V
I called on them one evening in Nina’s absence and chanced to find Fanny Ivanovna alone. Nikolai Vasilievich, as ever, was out. Sonia had gone to see a friend.
“Sit down, Andrei Andreiech,” she said. “I am always doing needlework, as you see. …”
I took a chair.
“I do it. … It is extraordinary, Andrei Andreiech. I thought I would do it so as not to think, but it’s just the very work to make you think. And so I gave it up and began reading in order to forget, in order not to think, and I found, Andrei Andreiech, that I could not read because I had to think. I think all day and night. Ach! Andrei Andreiech.”
And I knew that she was going to confide in me.
“Ach! Andrei Andreiech! Andrei Andreiech! If you only knew. …”
She glanced behind her at the door to make sure that nobody could hear her.
“Ach! Andrei Andreiech!”
I waited patiently for her to begin.
She said “Ach! Andrei Andreiech!” several times more and then began. She spoke in marks of exclamation.
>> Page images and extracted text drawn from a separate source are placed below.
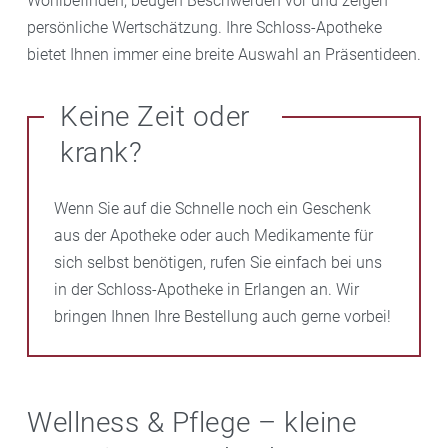
Wohlbefinden, beugen Beschwerden vor und zeigen
persönliche Wertschätzung. Ihre Schloss-Apotheke
bietet Ihnen immer eine breite Auswahl an Präsentideen.
Keine Zeit oder
krank?
Wenn Sie auf die Schnelle noch ein Geschenk
aus der Apotheke oder auch Medikamente für
sich selbst benötigen, rufen Sie einfach bei uns
in der Schloss-Apotheke in Erlangen an. Wir
bringen Ihnen Ihre Bestellung auch gerne vorbei!
Wellness & Pflege – kleine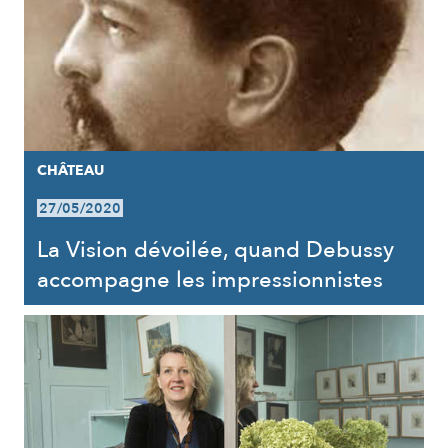
CHÂTEAU
27/05/2020
La Vision dévoilée, quand Debussy
accompagne les impressionnistes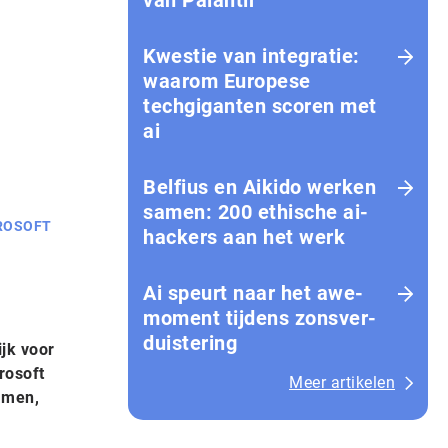
van Palantir
Kwestie van integratie:
waarom Europese
techgiganten scoren met
ai
Belfius en Aikido werken
samen: 200 ethische ai-
ROSOFT
hackers aan het werk
Ai speurt naar het awe-
moment tijdens zons­ver­
duis­te­ring
jk voor
rosoft
Meer artikelen
amen,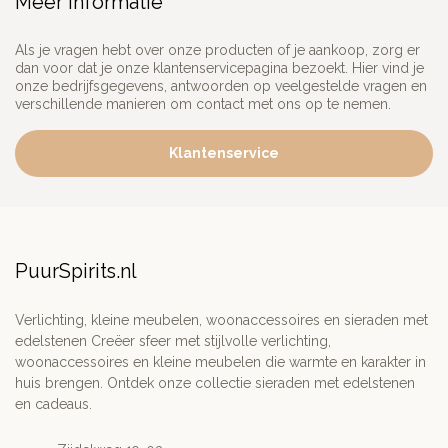
Meer informatie
Als je vragen hebt over onze producten of je aankoop, zorg er
dan voor dat je onze klantenservicepagina bezoekt. Hier vind je
onze bedrijfsgegevens, antwoorden op veelgestelde vragen en
verschillende manieren om contact met ons op te nemen.
Klantenservice
PuurSpirits.nl
Verlichting, kleine meubelen, woonaccessoires en sieraden met
edelstenen Creëer sfeer met stijlvolle verlichting,
woonaccessoires en kleine meubelen die warmte en karakter in
huis brengen. Ontdek onze collectie sieraden met edelstenen
en cadeaus.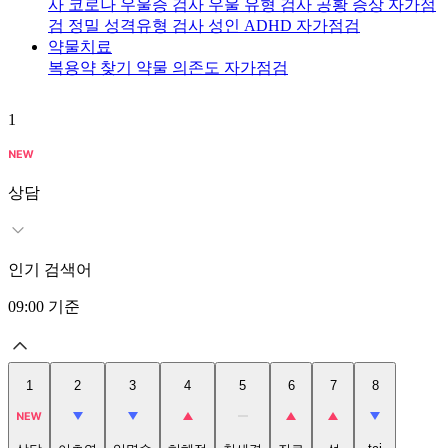
사
코로나 우울증 검사
우울 유형 검사
공황 증상 자가점
검
정밀 성격유형 검사
성인 ADHD 자가점검
약물치료
복용약 찾기
약물 의존도 자가점검
1
2
상담
인기 검색어
09:00
기준
1
2
3
4
5
6
7
8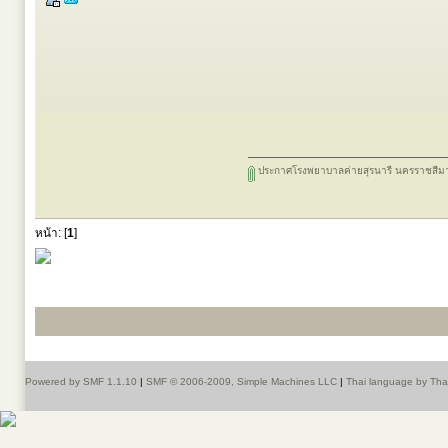
ประกาศโรงพยาบาลค่ายสุรนารี นครราชสีมา 
หน้า: [
1
]
Powered by SMF 1.1.10
|
SMF © 2006-2009, Simple Machines LLC
|
Thai language by Th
“I suppose you know, Andrei Andreiech, that I am not Nikolai Vasilievich’s … legal wife?”
“I know,” I said.
“How did you know?” she turned on me.
“I suspected it.”
She paused.
“Well, now that you actually know so much, I feel that I must tell you everything, if only in fairness to myself. But don’t tell the children. They would be shocked if they knew that I had told you.”
“No,” said I.
“Ach! Andrei Andreiech, you know. … You know. …” She suddenly plunged into her native German, the foreign Russian tongue being inadequate to express her overflowing feelings, but now and then, quite unintentionally, she would employ some Russian word that came handy to her, that in her excitement she could not be bothered to translate as she proceeded to unload her feelings—an urgency too long deferred.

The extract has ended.